I use GHD's and I don't have this problem but I have had this problem when I've used other flat irons.

I think how hard you squeeze the flat iron effects how well the hair glides through it too.


----------



## Johnnie (Oct 10, 2008)

I use Hot Tools 1" flat iron. It's worked very well on my hair for several years.


----------



## CassBH (Oct 10, 2008)

Originally Posted by *Orangeeyecrayon* /img/forum/go_quote.gif I use the 1" ion straightner that they sell at sally's beauty supply. 
i have never had the problem of hadding the hair stick (in fact i usually have the problem of having to go back over the curl cause the curl falls out of the iron when i am turning the 180 cause my grip losens and i have super thin hair...)

i think it works super well though cause when i actually pay attention and keep my grip tight i only need one pass to make gorgeous curls. plus it was only $70 and i have allready had it for two years.

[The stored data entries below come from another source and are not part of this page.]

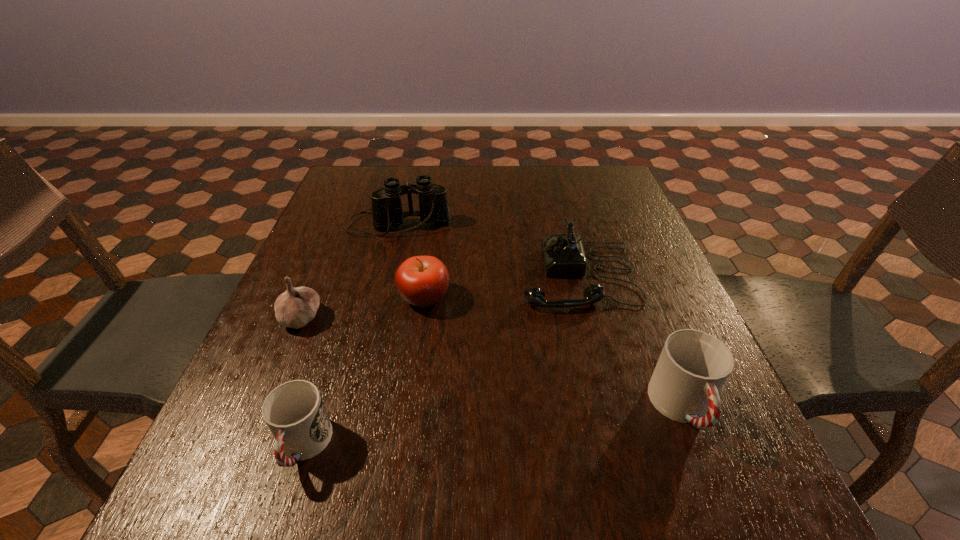 At what (x,y) coordinates should I click in order to perform the action: click on the shorter cup. Please return your answer as a coordinate pair (x, y). The width and height of the screenshot is (960, 540). Looking at the image, I should click on (294, 412).

Where is `the taller cup`? Image resolution: width=960 pixels, height=540 pixels. the taller cup is located at coordinates [x=693, y=366].

The height and width of the screenshot is (540, 960). What are the coordinates of `the farthest object` in the screenshot? It's located at (386, 208).

The width and height of the screenshot is (960, 540). I want to click on telephone, so click(563, 254).

Where is `garlic`? garlic is located at coordinates (297, 306).

The width and height of the screenshot is (960, 540). Find the location of `apple`. apple is located at coordinates (422, 281).

This screenshot has width=960, height=540. Find the location of `blank area located 0.090m on the right of the binoculars`. blank area located 0.090m on the right of the binoculars is located at coordinates (484, 225).

You are a GUI agent. You are given a task and a screenshot of the screen. Output one action in this format:
    pyautogui.click(x=<x>, y=<y>)
    Task: Click on the vacant space located on the dial of the telephone
    The image size is (960, 540).
    Given the screenshot: What is the action you would take?
    pyautogui.click(x=351, y=275)

This screenshot has height=540, width=960. Find the location of `free space located 0.150m on the dial of the telephone`. free space located 0.150m on the dial of the telephone is located at coordinates (456, 275).

Where is `vacant space located on the dial of the telephone`? vacant space located on the dial of the telephone is located at coordinates (385, 275). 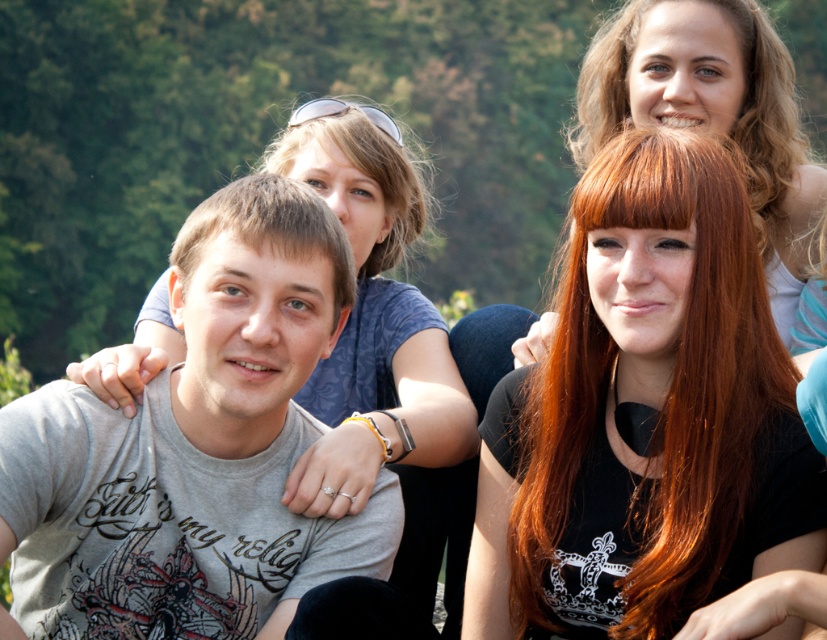 Question: Which point appears farthest from the camera in this image?

Choices:
 (A) (299, 556)
 (B) (617, 99)
 (C) (238, 189)

Answer: (B)

Question: Which of the following is the farthest from the observer?

Choices:
 (A) curly blonde hair at upper right
 (B) brown matte hair at center

Answer: (A)

Question: Is shiny red hair at center smaller than brown matte hair at center?

Choices:
 (A) no
 (B) yes

Answer: (A)

Question: Is shiny red hair at center bigger than brown matte hair at center?

Choices:
 (A) no
 (B) yes

Answer: (B)

Question: Is the position of shiny red hair at center less distant than that of brown matte hair at center?

Choices:
 (A) yes
 (B) no

Answer: (A)

Question: Which object is farther from the camera taking this photo?

Choices:
 (A) curly blonde hair at upper right
 (B) shiny red hair at center
 (C) gray cotton t-shirt at left

Answer: (A) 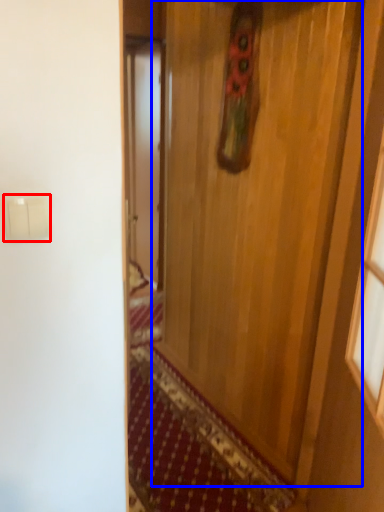 Question: Among these objects, which one is farthest to the camera, light switch (highlighted by a red box) or door (highlighted by a blue box)?

Choices:
 (A) light switch
 (B) door

Answer: (B) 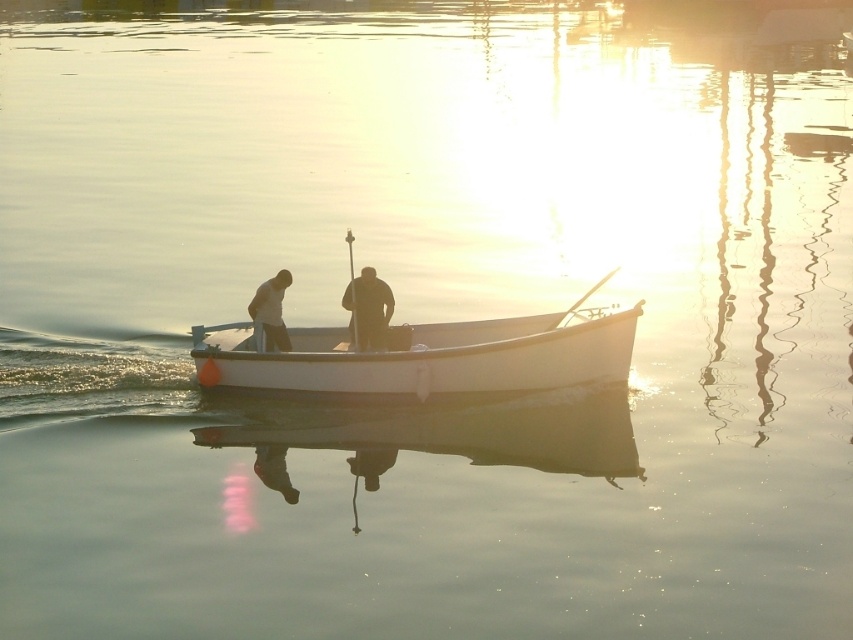 You are a photographer trying to capture a closeup of both the dark brown leather jacket at center and the smooth white shirt at center in the image. Given that your camera can only focus on objects within a 0.8 meters range, will you be able to capture both in focus?

The dark brown leather jacket at center and the smooth white shirt at center are 1.00 meters apart. Since the camera can only focus within 0.8 meters, the distance between them exceeds the focus range. Therefore, you cannot capture both in focus simultaneously.

You are standing on the dock and see the point marked at coordinates [431,356]. What object is located at that point?

The point at [431,356] indicates the white matte canoe at center.

You are a photographer trying to capture the scene of the white matte canoe at center and the dark brown leather jacket at center. Since both are at the center, how can you determine their relative positions in the photo?

The white matte canoe at center is positioned under the dark brown leather jacket at center, so in the photo, the dark brown leather jacket at center will appear above the white matte canoe at center. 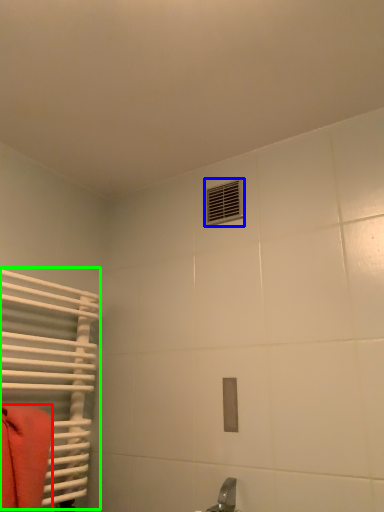 Question: Which object is the farthest from towel (highlighted by a red box)? Choose among these: air conditioning (highlighted by a blue box) or radiator (highlighted by a green box).

Choices:
 (A) air conditioning
 (B) radiator

Answer: (A) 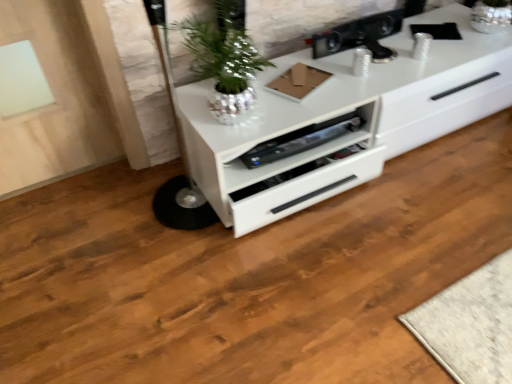 Identify the location of free space in front of metallic black speaker at upper center, the second appliance when ordered from bottom to top. The height and width of the screenshot is (384, 512). (367, 76). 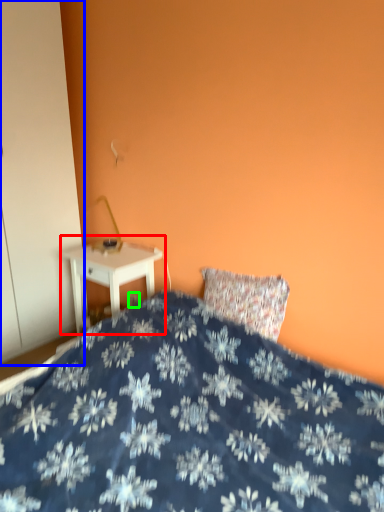 Question: Which is nearer to the nightstand (highlighted by a red box)? armoire (highlighted by a blue box) or electric outlet (highlighted by a green box).

Choices:
 (A) armoire
 (B) electric outlet

Answer: (B) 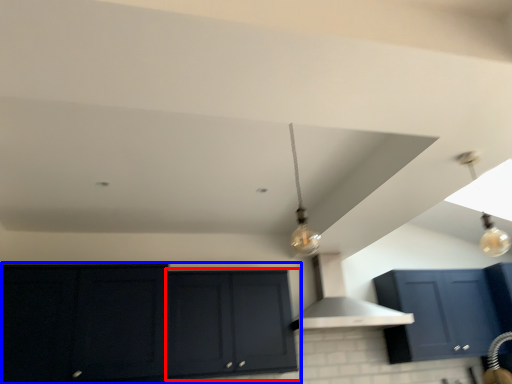 Question: Which object is closer to the camera taking this photo, cabinetry (highlighted by a red box) or cabinetry (highlighted by a blue box)?

Choices:
 (A) cabinetry
 (B) cabinetry

Answer: (B) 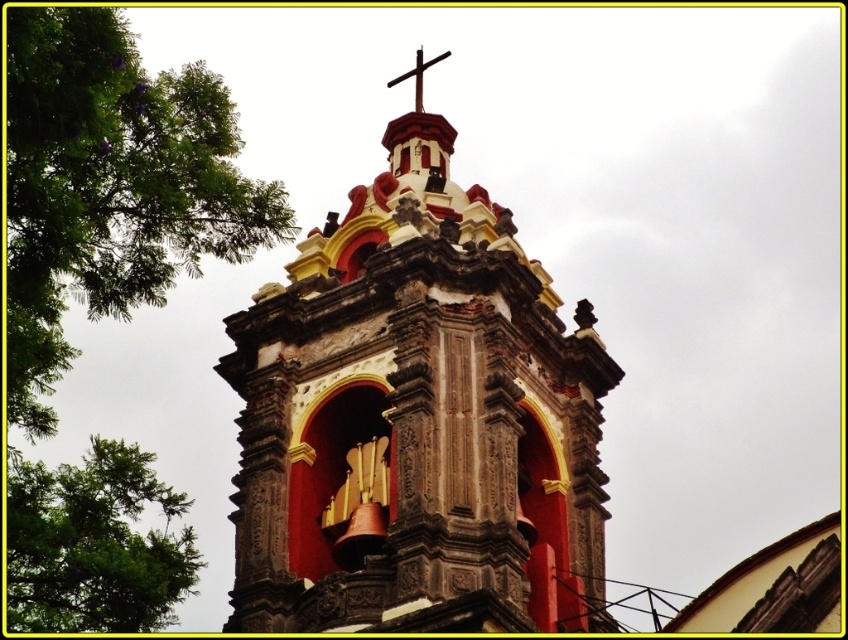 Does red stone bell tower at center have a smaller size compared to green leafy tree at lower left?

Incorrect, red stone bell tower at center is not smaller in size than green leafy tree at lower left.

Does red stone bell tower at center have a greater height compared to green leafy tree at lower left?

Yes.

Is point (584, 362) positioned after point (48, 547)?

Yes, it is behind point (48, 547).

This screenshot has width=848, height=640. Find the location of `red stone bell tower at center`. red stone bell tower at center is located at coordinates (417, 420).

Consider the image. Is red stone bell tower at center bigger than smooth wooden cross at upper center?

Correct, red stone bell tower at center is larger in size than smooth wooden cross at upper center.

Is point (335, 316) more distant than point (402, 80)?

No, it is in front of (402, 80).

Does point (314, 577) come farther from viewer compared to point (394, 81)?

No.

The width and height of the screenshot is (848, 640). I want to click on red stone bell tower at center, so click(417, 420).

Can you confirm if green leafy tree at lower left is shorter than smooth wooden cross at upper center?

In fact, green leafy tree at lower left may be taller than smooth wooden cross at upper center.

Which is above, green leafy tree at lower left or smooth wooden cross at upper center?

smooth wooden cross at upper center

Is point (32, 556) positioned after point (421, 100)?

No.

Where is `green leafy tree at lower left`? The height and width of the screenshot is (640, 848). green leafy tree at lower left is located at coordinates (93, 545). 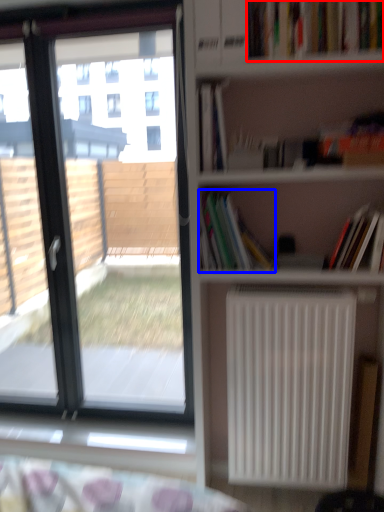 Question: Which object is further to the camera taking this photo, book (highlighted by a red box) or book (highlighted by a blue box)?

however if you are not super willing to get a new iron it may be that you are taking sections of hair that are to large

Funny thing is, in addition to the T3 I just bought, this is the other flat iron I have and i have the same issue. The hair just does not glide through it the way it looks like it does on a lot of the video tutorials for curling your hair with a flat iron.
Maybe I am doing something wrong?


----------



## Orangeeyecrayon (Oct 10, 2008)

do you have any product on your hair, or on the plates?

cause that can cause the plates to stick, along with as i said before using to much hair for the plate to handle and squeezing to tightly.


----------



## CassBH (Oct 10, 2008)

Originally Posted by *Orangeeyecrayon* /img/forum/go_quote.gif do you have any product on your hair, or on the plates?cause that can cause the plates to stick, along with as i said before using to much hair for the plate to handle and squeezing to tightly.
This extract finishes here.